We (Laurie Beth Clarkand Michael Peterson) are artists and scholars who make work independently and collaboratively.
In our joint projects, under the group name Spatula&Barcode, we are interested in conviviality, criticality, and geography. There is always food. We’ve staged bicycle tours, Skype conversations, dinners, and coffee dates in Canada, Croatia, Morocco, the Netherlands, and the United States.
Our individual projects explore identity, memory, trauma, and materiality. Peterson is doing work on torture and performance. Clark currently has a project installed in Wisconsin that brings together into one installation 113 art works that use bones thematically or materially. This Ossuary will grow between iterations and you are all invited to contribute to it.
We’re interested in discussing what it means to make a creative practice of collating/bundling/collecting/hosting/presenting/installing or devising with other artists’ (and non-artists’) creative work. How is this activity like and unlike curating? What are the important ethical questions that need to be addressed as this particular way of making work becomes more widespread? As hosts, to what extent do we give something to or take something from the participating artists? How do these projects create new hierarchies or reproduce existing ones—between hosts, participating artists, support staff, venues, volunteers, and audience members? Is it important that audience members are able to identify the creative roles of the “host” as artistic practice?
Lately, we are also preoccupied with generosity. Are Lewis Hyde’s 1979 reflections on gift economies still relevant? If not, what newer theories might replace them? Are the new relational projects more “generous” than conventional art making? To what extent is generosity structurally central to all artmaking? Are there meaningful differences in degrees of selfishness between the arts? What are the antecedents of contemporary relational projects, both in and out of an arts context?
We’re also interested in canonization. Which kinds of relational projects are getting a lot of attention and why? Which are rarely written about and why not? Are there unique concerns that arise when critical acclaim is given to art works that profess populism? Are works from or produced in certain parts of the world being given special attention? How should be think about privilege as artists from one part of the world create relational projects for communities in other parts of the world?
Finally, we’d be interested in discussing the similarities and differences between the kinds of activities that are being developed under the rubric of relational aesthetics and those events that have characterized the Occupy Movements (and last year’s protests in Madison Wisconsin). What do we privilege when we call the work art and what do we lose?
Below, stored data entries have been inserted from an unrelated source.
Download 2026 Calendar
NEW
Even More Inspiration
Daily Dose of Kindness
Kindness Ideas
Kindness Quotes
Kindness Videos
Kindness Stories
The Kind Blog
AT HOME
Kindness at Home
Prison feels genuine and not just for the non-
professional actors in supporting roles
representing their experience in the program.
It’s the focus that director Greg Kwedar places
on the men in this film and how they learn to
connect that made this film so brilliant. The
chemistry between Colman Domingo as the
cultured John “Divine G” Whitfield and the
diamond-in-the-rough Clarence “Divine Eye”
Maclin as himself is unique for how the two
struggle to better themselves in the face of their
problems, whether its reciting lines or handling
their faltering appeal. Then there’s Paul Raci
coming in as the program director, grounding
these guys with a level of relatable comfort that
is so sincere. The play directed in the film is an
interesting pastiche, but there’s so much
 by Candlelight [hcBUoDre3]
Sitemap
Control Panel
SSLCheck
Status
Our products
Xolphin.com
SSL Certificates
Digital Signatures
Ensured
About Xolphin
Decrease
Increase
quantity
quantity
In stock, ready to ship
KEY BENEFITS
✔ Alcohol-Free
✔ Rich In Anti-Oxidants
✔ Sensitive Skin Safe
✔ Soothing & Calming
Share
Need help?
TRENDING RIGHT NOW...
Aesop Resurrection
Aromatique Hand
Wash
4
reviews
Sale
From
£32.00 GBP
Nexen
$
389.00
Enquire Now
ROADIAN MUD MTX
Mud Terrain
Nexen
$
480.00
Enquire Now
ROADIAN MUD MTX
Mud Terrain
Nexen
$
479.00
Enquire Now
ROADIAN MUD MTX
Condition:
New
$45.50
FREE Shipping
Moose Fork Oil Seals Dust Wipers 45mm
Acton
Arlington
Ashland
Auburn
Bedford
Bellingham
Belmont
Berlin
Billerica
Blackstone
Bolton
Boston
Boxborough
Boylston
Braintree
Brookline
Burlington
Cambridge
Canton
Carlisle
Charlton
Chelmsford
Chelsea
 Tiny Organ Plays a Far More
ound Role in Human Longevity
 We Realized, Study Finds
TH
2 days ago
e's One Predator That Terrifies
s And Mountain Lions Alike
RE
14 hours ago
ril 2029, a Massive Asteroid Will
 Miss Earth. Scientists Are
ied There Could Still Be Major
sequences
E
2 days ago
What do we privilege when we call the work political action and what do we lose?
Coinciding with the annual meeting of the College Art Association in Los Angeles, The Arts Research Center at UC Berkeley is hosting the offsite working session “Making Time at Human Resources” on February 22, 2012. Participants have been invited to post some brief thoughts on the topic in advance of the event. This guest posting is by UW-Madison professors and collaborating artists, Spatula and Barcode.